Stored items -

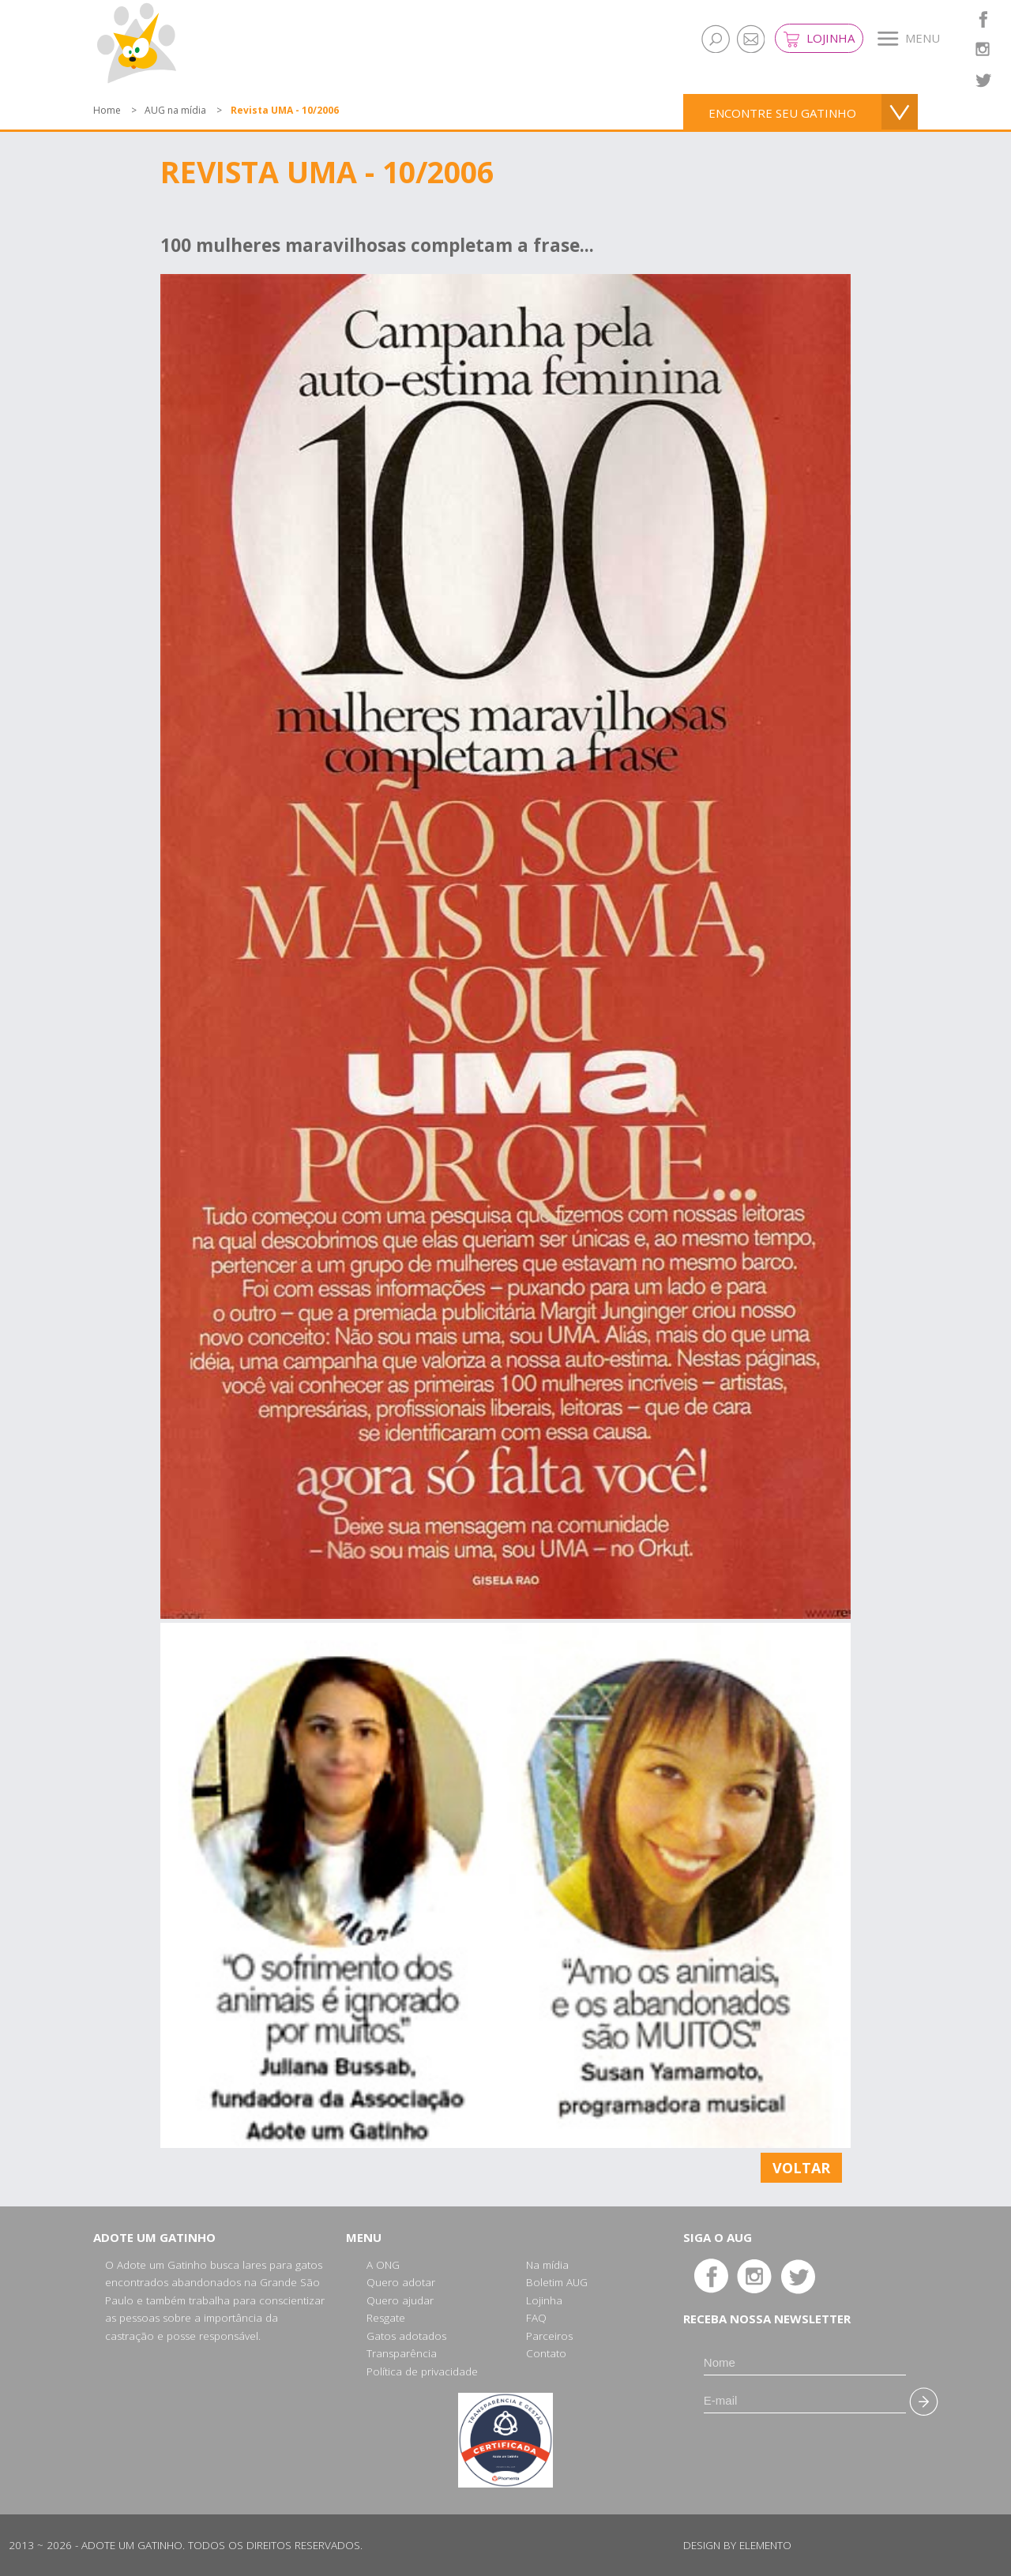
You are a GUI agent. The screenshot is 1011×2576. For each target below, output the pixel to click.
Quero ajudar (400, 2300)
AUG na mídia (175, 110)
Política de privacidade (422, 2371)
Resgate (385, 2318)
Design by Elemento (737, 2545)
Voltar (801, 2167)
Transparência (401, 2353)
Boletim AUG (557, 2282)
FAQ (536, 2318)
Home (107, 110)
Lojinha (819, 38)
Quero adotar (400, 2282)
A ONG (383, 2265)
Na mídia (547, 2265)
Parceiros (549, 2336)
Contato (546, 2353)
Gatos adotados (406, 2336)
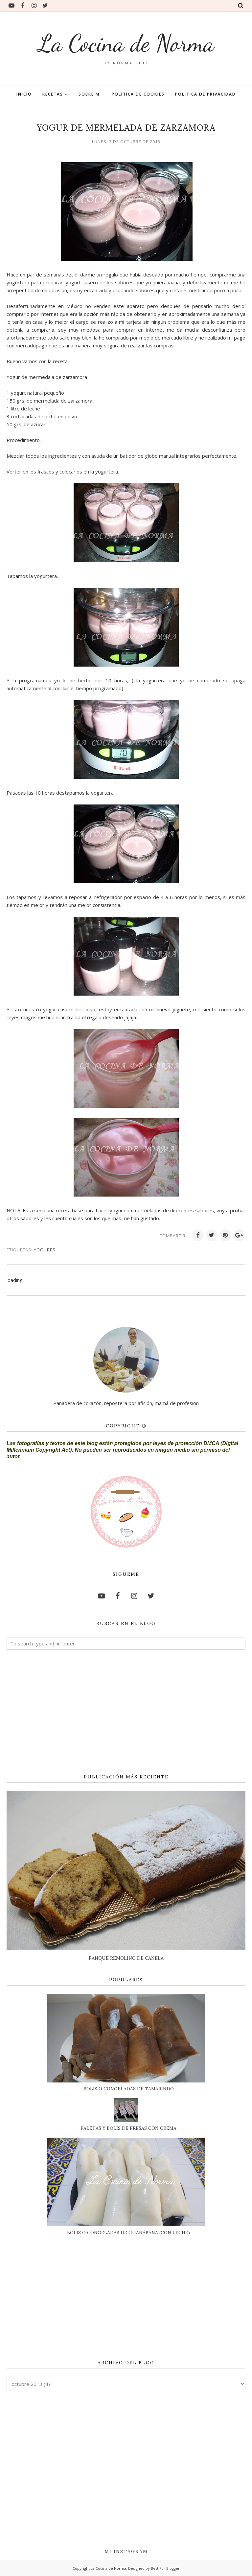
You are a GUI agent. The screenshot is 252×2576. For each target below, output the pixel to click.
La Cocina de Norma (126, 43)
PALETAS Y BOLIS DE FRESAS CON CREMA (128, 2128)
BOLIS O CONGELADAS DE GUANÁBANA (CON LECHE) (128, 2232)
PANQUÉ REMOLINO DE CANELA (126, 1958)
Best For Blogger (165, 2568)
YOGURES (45, 1250)
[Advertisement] (126, 1712)
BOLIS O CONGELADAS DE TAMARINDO (128, 2089)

WHAT IS REQUIRED - List every line from the entries above in which "click" appears.

RESPONSE AREA -
You are a GUI agent. The screenshot is 1011×2576. For each target below, output the pixel to click.
You are a GUI agent. The screenshot is 252×2576. For each target below, output the pixel to click.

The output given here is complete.